Setelah menjalani pemeriksaan sepanjang malam, Silmy turun dari lantai dua gedung KPK sekitar pukul 08.38 WIB. Ia keluar bersama delapan orang lainnya yang juga berstatus tahanan dalam pengawalan ketat penyidik Komisi Pemberantasan Korupsi (KPK).
Dengan kepala tertunduk, Silmy berjalan tanpa memberikan keterangan kepada awak media yang telah menunggu sejak pagi. Kedua tangannya tampak diborgol saat digiring menuju kendaraan tahanan.
Penampilan Silmy pagi itu berbanding terbalik dengan saat dirinya tiba di Gedung Merah Putih KPK pada Rabu (3/6/2026) malam. Kala itu, ia datang mengenakan kemeja abu-abu dan menyerahkan diri kepada penyidik.
Ketika diminta menunjukkan identitas diri saat proses administrasi, Silmy mengaku tidak membawanya.
"Saya nggak bawa malah," ujarnya singkat.
Silmy juga enggan banyak berkomentar ketika ditanya mengenai proses hukum yang sedang dihadapinya. Ia hanya mengatakan bahwa dirinya menjalani aktivitas seperti biasa sebelum akhirnya memenuhi panggilan penyidik.
"Ya gini aja, menyelesaikan agenda," katanya.

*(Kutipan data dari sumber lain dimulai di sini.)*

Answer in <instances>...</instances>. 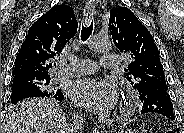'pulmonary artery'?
<instances>
[{"label":"pulmonary artery","mask_w":184,"mask_h":133,"mask_svg":"<svg viewBox=\"0 0 184 133\" xmlns=\"http://www.w3.org/2000/svg\"><path fill=\"white\" fill-rule=\"evenodd\" d=\"M70 63L58 69L59 77H73L94 73L98 67L92 60L86 58L68 57ZM121 61V57L115 54H106L101 58V66L103 69H116Z\"/></svg>","instance_id":"1"}]
</instances>
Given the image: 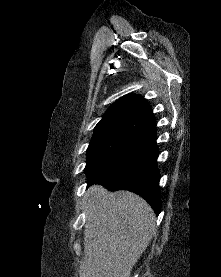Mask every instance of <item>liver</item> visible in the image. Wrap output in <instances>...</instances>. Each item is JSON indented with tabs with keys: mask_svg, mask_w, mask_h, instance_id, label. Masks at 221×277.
Here are the masks:
<instances>
[{
	"mask_svg": "<svg viewBox=\"0 0 221 277\" xmlns=\"http://www.w3.org/2000/svg\"><path fill=\"white\" fill-rule=\"evenodd\" d=\"M155 234V214L143 198L92 186L87 193L80 277H130Z\"/></svg>",
	"mask_w": 221,
	"mask_h": 277,
	"instance_id": "6515ba94",
	"label": "liver"
}]
</instances>
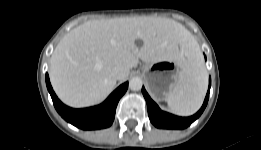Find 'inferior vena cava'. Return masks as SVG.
<instances>
[{
	"label": "inferior vena cava",
	"instance_id": "1",
	"mask_svg": "<svg viewBox=\"0 0 261 150\" xmlns=\"http://www.w3.org/2000/svg\"><path fill=\"white\" fill-rule=\"evenodd\" d=\"M129 74V69L122 65H116L112 69V76L117 80H122Z\"/></svg>",
	"mask_w": 261,
	"mask_h": 150
}]
</instances>
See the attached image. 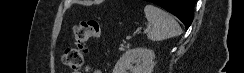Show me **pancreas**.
I'll return each mask as SVG.
<instances>
[{
  "instance_id": "pancreas-1",
  "label": "pancreas",
  "mask_w": 244,
  "mask_h": 73,
  "mask_svg": "<svg viewBox=\"0 0 244 73\" xmlns=\"http://www.w3.org/2000/svg\"><path fill=\"white\" fill-rule=\"evenodd\" d=\"M129 44H127V46H124L123 44H121L120 46H119V51H124L125 50V48H129Z\"/></svg>"
}]
</instances>
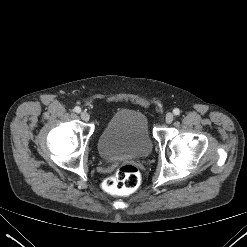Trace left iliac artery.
<instances>
[{"label":"left iliac artery","mask_w":247,"mask_h":247,"mask_svg":"<svg viewBox=\"0 0 247 247\" xmlns=\"http://www.w3.org/2000/svg\"><path fill=\"white\" fill-rule=\"evenodd\" d=\"M173 113H174L175 115H179V114H180V110H179L178 108H175V109L173 110Z\"/></svg>","instance_id":"obj_1"}]
</instances>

Setelah melengkapi data diri, Silmy langsung dibawa ke ruang pemeriksaan di lantai atas Gedung KPK. Ia kemudian menjalani pemeriksaan intensif terkait operasi tangkap tangan (OTT) yang menjerat sejumlah pihak di lingkungan Imigrasi Jakarta Barat.
Hingga kini, KPK masih mendalami peran masing-masing pihak yang terjaring dalam operasi tersebut. Lembaga antirasuah itu juga dijadwalkan memberikan keterangan resmi terkait hasil pemeriksaan dan status hukum para pihak yang diamankan.